Dewasa ini, iklan tidak lagi dianggap sebagai gambar, teks atau video yang berfungsi untuk
menjual produk semata. Lebih dari itu, iklan saat ini diciptakan dan dieksekusi sedemikian rupa
sehingga terlihat lebih menarik bagi target audiens dengan berbagai cara yang kreatif. Meskipun
singkat, pesan yang disampaikan melalui iklan sering memiliki pengaruh yang kuat dan persuasif
dalam membentuk sikap dan perilaku konsumen / khalayak. Hal ini disebabkan karena Iklan
mengintegrasikan narasi sosial-budaya dan juga membentuknya melalui pesan yang disampaikan.

Dalam beberapa dekade terakhir, iklan yang ditayangkan dalam televisi telah berevolusi
dengan signifikan.
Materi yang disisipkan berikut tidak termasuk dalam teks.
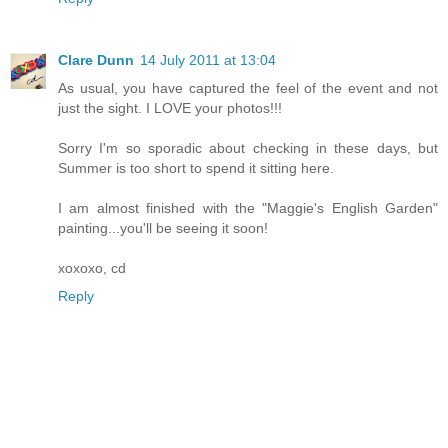
Clare Dunn
14 July 2011 at 13:04
As usual, you have captured the feel of the event and not
just the sight. I LOVE your photos!!!
Sorry I'm so sporadic about checking in these days, but
Summer is too short to spend it sitting here.
I am almost finished with the "Maggie's English Garden"
painting...you'll be seeing it soon!
xoxoxo, cd
Reply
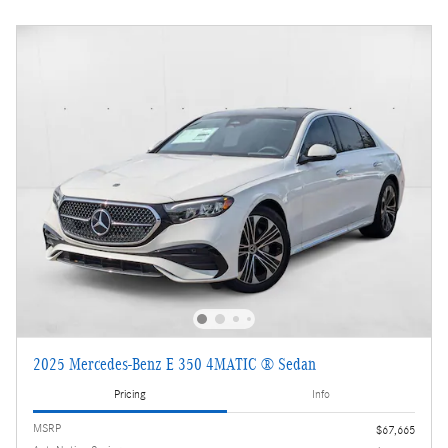
2025 Mercedes-Benz E 350 4MATIC ® Sedan
Pricing
Info
MSRP
$67,665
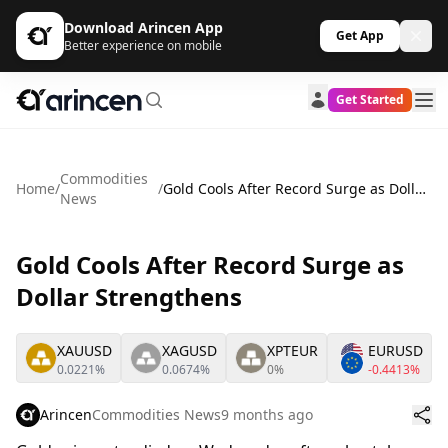
Download Arincen App
Get App
Better experience on mobile
Get Started
Commodities
Home
/
/
Gold Cools After Record Surge as Dollar Strengthens
News
Gold Cools After Record Surge as
Dollar Strengthens
XAUUSD
XAGUSD
XPTEUR
EURUSD
0.0221%
0.0674%
0%
-0.4413%
Arincen
Commodities News
9 months ago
Tidak hanya sebagai penyampai pesan, iklan telah menjadi katalisator dan
cerminan dari keinginan dan aspirasi masyarakat. Agar hasil penjualan yang didapatkan lebih
maksimal, pemasar sebagai pelaku kapitalis bahkan menampilkan citra dan metafora yang penuh
dengan dimensi sosial-budaya yang kuat dari waktu ke waktu melalui iklan. Salah satu aspek sosial
budaya yang sangat dieksploitasi dalam iklan adalah gambaran fisik manusia—khususnya
perempuan. Bentuk eksploitasi terhadap gambaran tubuh perempuan paling sering muncul dalam
iklan produk kecantikan. Iklan-iklan yang menjual produk ini menggambarkan bahwa ciri-ciri fisik
perempuan tertentu yaitu berkulit putih, serta berbadan tinggi dan langsing, merupakan bentuk
tubuh yang sempurna dan diterima oleh masyarakat.
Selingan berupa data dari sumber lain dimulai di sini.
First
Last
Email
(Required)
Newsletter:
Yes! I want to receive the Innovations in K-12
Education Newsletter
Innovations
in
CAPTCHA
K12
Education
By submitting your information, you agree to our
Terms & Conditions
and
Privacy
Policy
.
Pihak kapitalis, yaitu perusahaan-perusahaan dalam Industri Kecantikan melakukan


berbagai cara agar masyarakat memiliki ide sesuai dengan apa yang diinginkannya. Disinilah peran
media massa dan periklanan berperan penting untuk menyebarkan ide para kaum kapitalis ini
sehingga masyarakat umum memiliki pemikiran tertentu. Hal ini dikemukakan oleh Marx sebagai
suatu bentuk kesadaran palsu, dimana kelas yang berkuasa mempropagandakan sebuah ideologi
yang membenarkan statusnya dan membuatnya sulit bagi masyarakat umum untuk menyadari
bahwa dirinya sedang dieksploitasi dan dijadikan korban. (Berger, 2005).

Melalui analisis Marxist ini dapat dilihat pula adanya hegemoni dalam
masyarakat Indonesia, dimana kaum kapitalis, yang dalam penelitian ini adalah, yang perusahaan
perusahaan dalam Industri Kecantikan telah mendominasi dan menguasai kaum rakyat bawah atau
yang dalam istilah Marxist disebut kaum proletar. Para kapitalis menggunakan iklan sebagai sarana
untuk terus mengambil keuntungan dari masyarakat bawah. Kapitalis memberikan pekerjaan dan
memberikan upah kepada masyarakat bawah agar nanti uang hasil kerjanya dapat dipergunakan
untuk membeli barang yang diproduksi oleh para kapitalis, sehingga pada akhirnya uang akan
kembali kepada kapitalis. Hal ini terjadi tanpa disadari para kaum proletar sehingga kaum proletar
tidak merasa dirugikan dan menolak pemikiran-pemikiran kaum kapitalis.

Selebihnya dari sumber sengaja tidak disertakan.